Jean Wyllys: ‘Poucos no atual governo estão a salvo do Whatsapp de Eduardo Cunha’

Uma sequência de mensagens recuperadas do celular de Eduardo Cunha e atualmente em poder da polícia federal dão conta, não para surpresa de qualquer pessoa, de uma série de crimes cometidos por ele e os seus aliados. Em pelo menos uma das mensagens gravadas ficou claro que Eduardo Cunha indicou até ministros de governo e que a sua influência para cometer crimes também era enorme entre as vice-presidências da Caixa Econômica Federal, uma instituição estratégica para o país.

Cunha debateu com o recém-demitido Geddel Vieira Lima autorizações de créditos para grandes empresas, como a Marfrig, a Seara e J&F. Geddel naquela época era vice-presidente da Caixa por indicação do PMDB.

Em um dos trechos, Geddel simplesmente diz, em tom de bajulação ao que parece ser o seu verdadeiro chefe: “Tá pensando que eu sou um desses ministros que você indicou?”.

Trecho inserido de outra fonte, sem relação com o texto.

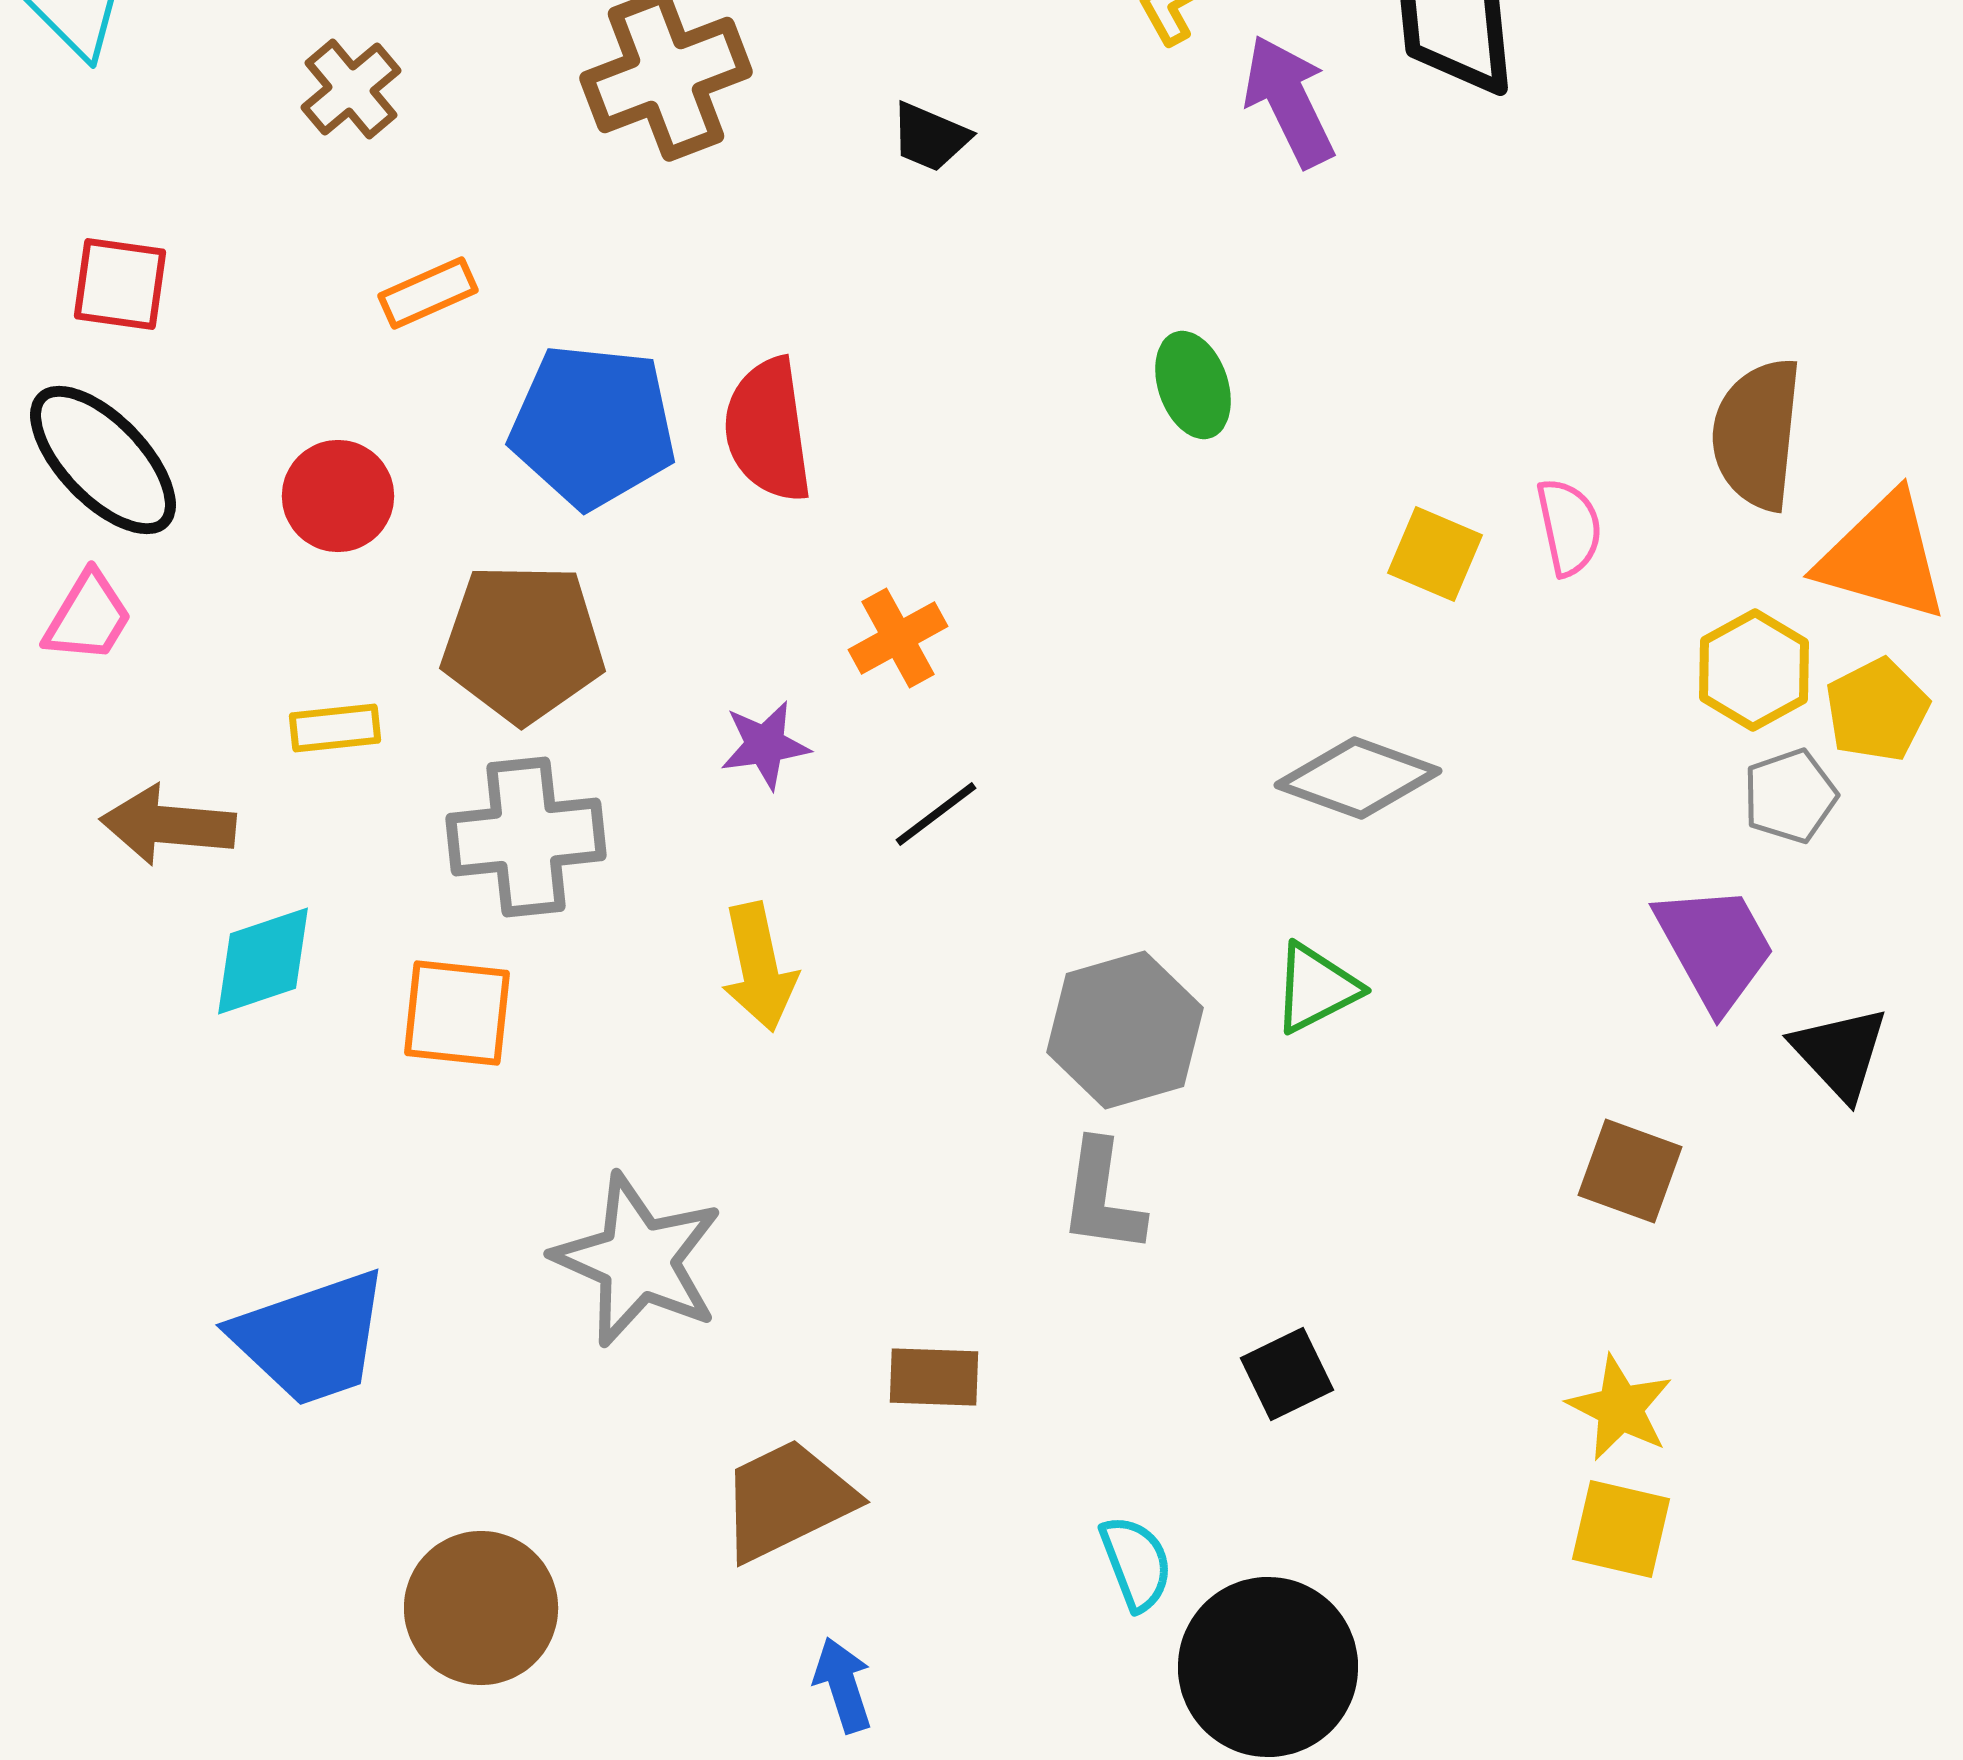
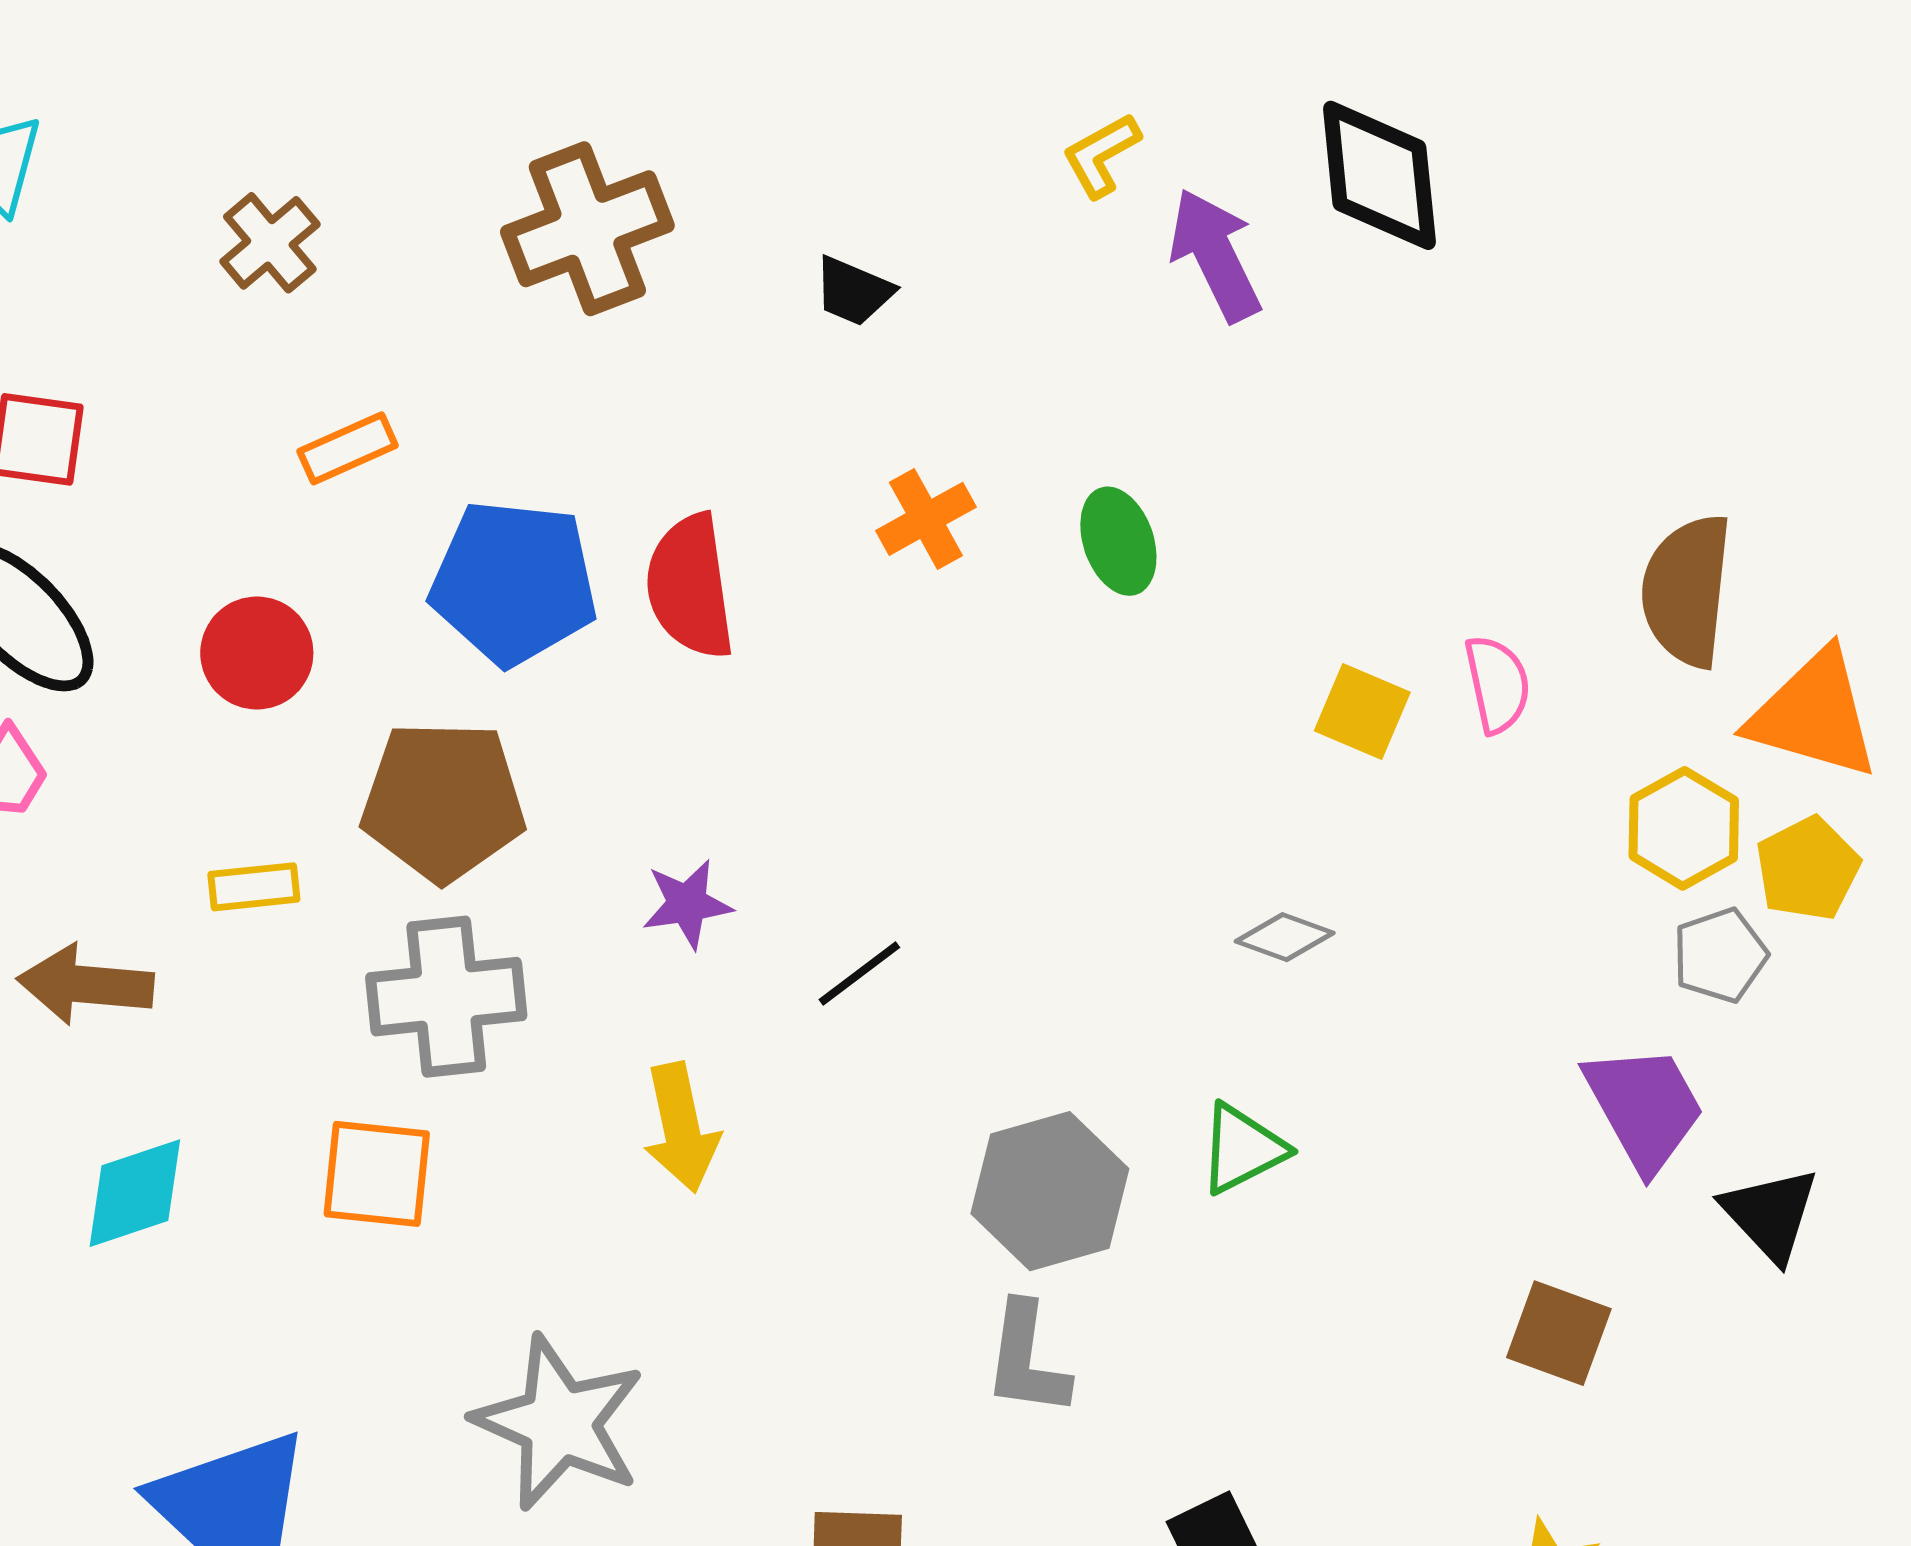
orange cross: (898, 638) -> (926, 519), moved
gray diamond: (1358, 778) -> (1285, 937), size x0.6
cyan diamond: (263, 961) -> (135, 1193), moved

Traduza-se. Nesse caso, bajular significa o mesmo que concretizar os planos de corrupção do estado para favorecer grandes empresários, e em troca receber parte dos recursos. É isso que está evidente em todo o material recolhido. E, notem. Por toda parte que se olhe, de estaleiros, a navios-sonda, passando por igrejas evangélicas, financiamento de bancadas parlamentares e agora, mais recentemente, pela aprovação de crédito na Caixa Econômica, Eduardo Cunha é quem está no centro de uma extensa rede de corrupção, mais antiga que a própria Constituição de 1988.

Segundo delações premiadas de diretores da Odebrecht, Cunha era tratado lá como “caranguejo” (muitas patas) e Geddel, o seu irmão camarada, era o “babel”. Resta saber o que foi prometido a ambos, com esses currículos tão extensos, para apoiar o impeachment de Dilma e colocar no seu lugar a figura de Michel Temer. Afinal, será coincidência que se reúnam tão próximos Geddel, Cunha, Cabral, Jucá, Eliseu, Renan e que o presidente da sigla seja Michel Temer [todos são PMDB]?! Em que direção foi a presidência de Temer no PMDB nos últimos 10 anos? Parece que poucos no atual governo estão a salvo do whatsapp de Eduardo Cunha.